Gitmeyin dersem asla gitmeyeceklerini biliyordum, abimin yalnız kalma isteğinin sebebini anlayamasam da sorun çıkartmadım. Gözlerimi onlara onay verir gibi kapatıp açtığımda aynı anda iki yanağımda öpücüklerini hissettim. “Abim çıkınca geliriz.” Rüzgar’ın cümlesinin ardından yataktan kalktılar, ardından odadan çıkıp kapıyı da örttüler.

Olduğum yerden doğrulmak için hareketlenmedim. Yekta abim de bunda bir sıkıntı görmemiş olacak ki az önce Rüzgar’ın yattığı tarafa uzandı. “Gel bakalım ayka.”

Beni göğsüne çekip yatırdığında yanağım kalbinin üzerine yaslanmışken cümlesindeki anlayamadığım kelime yüzünden ona bakmaya çalıştım. “Ayka mı?”

“Hı hım,” dedi onaylar gibi. “Ayka.”

“Ne demek ki o?” Merakımı gizleyemeden sorduğumda dikkatimin dağılmasından keyif almış gibiydi. Çenemi göğsüne bastırıp yüzüne baktım.

“Abim seni denizkızım diye seviyor, küçükken bunu hiç anlayamamıştım. Adın vardı, adınla seslenmek yeterli geliyordu. Büyüdükçe seni daha özel, hatta sadece bana özel bir kelimeyle özdeşleştirmenin neden gerekli olduğunu anladım.

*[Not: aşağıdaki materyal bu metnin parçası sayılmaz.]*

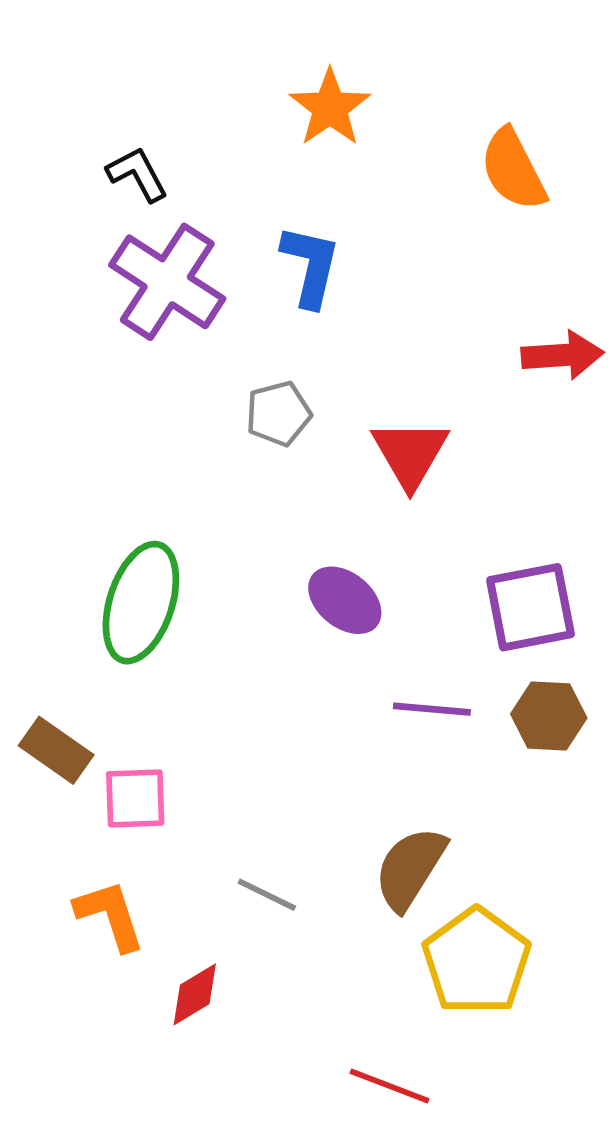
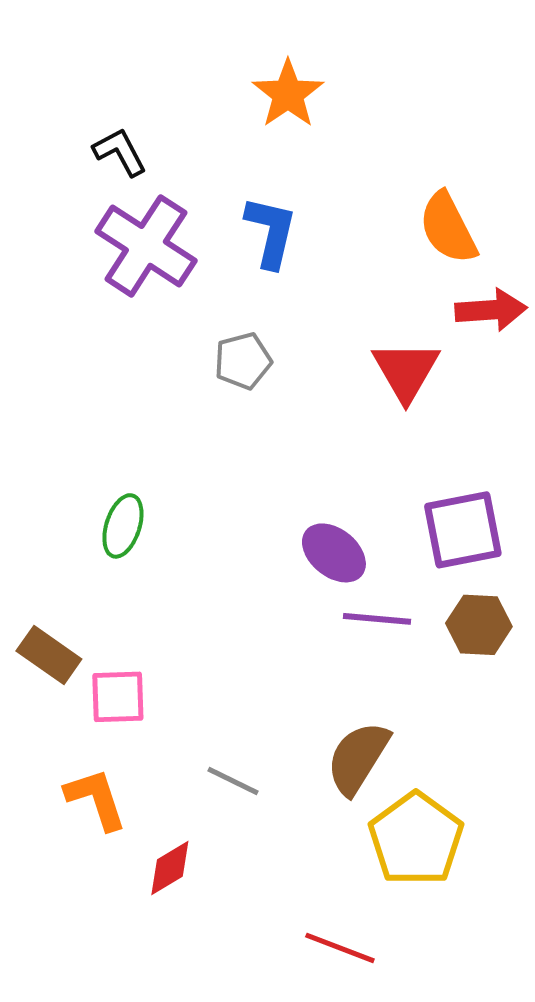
orange semicircle: (513, 170) -> (448, 228), moved
red triangle: (410, 454) -> (406, 371), moved
purple ellipse: (345, 600) -> (334, 553), moved
green ellipse: (141, 603) -> (123, 526), size x0.6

Bu yüzden sana hiçbir zaman duyuramayacağımı sansam da bu ismi buldum.” Açıklama uzunca devam ederken halen kelimenin anlamı için merakla bekliyor olduğumu gördüğünde gülümsedi. Sırtımı yavaşça sıvazladı. “Ayka, hem deniz kenarı hem de bir evin en ortası yani merkezi demek.”

Sessizce durduğumda devam etti. “Bu evin merkezi, kalbi sensin Deniz. Sen bizimle değilken burası hiçbir zaman ev olmayı başaramadı. Seni yeniden burada gördükten sonra daha iyi anlıyorum bunu, senin için bu ismi seçmekte çok haklıymışım.”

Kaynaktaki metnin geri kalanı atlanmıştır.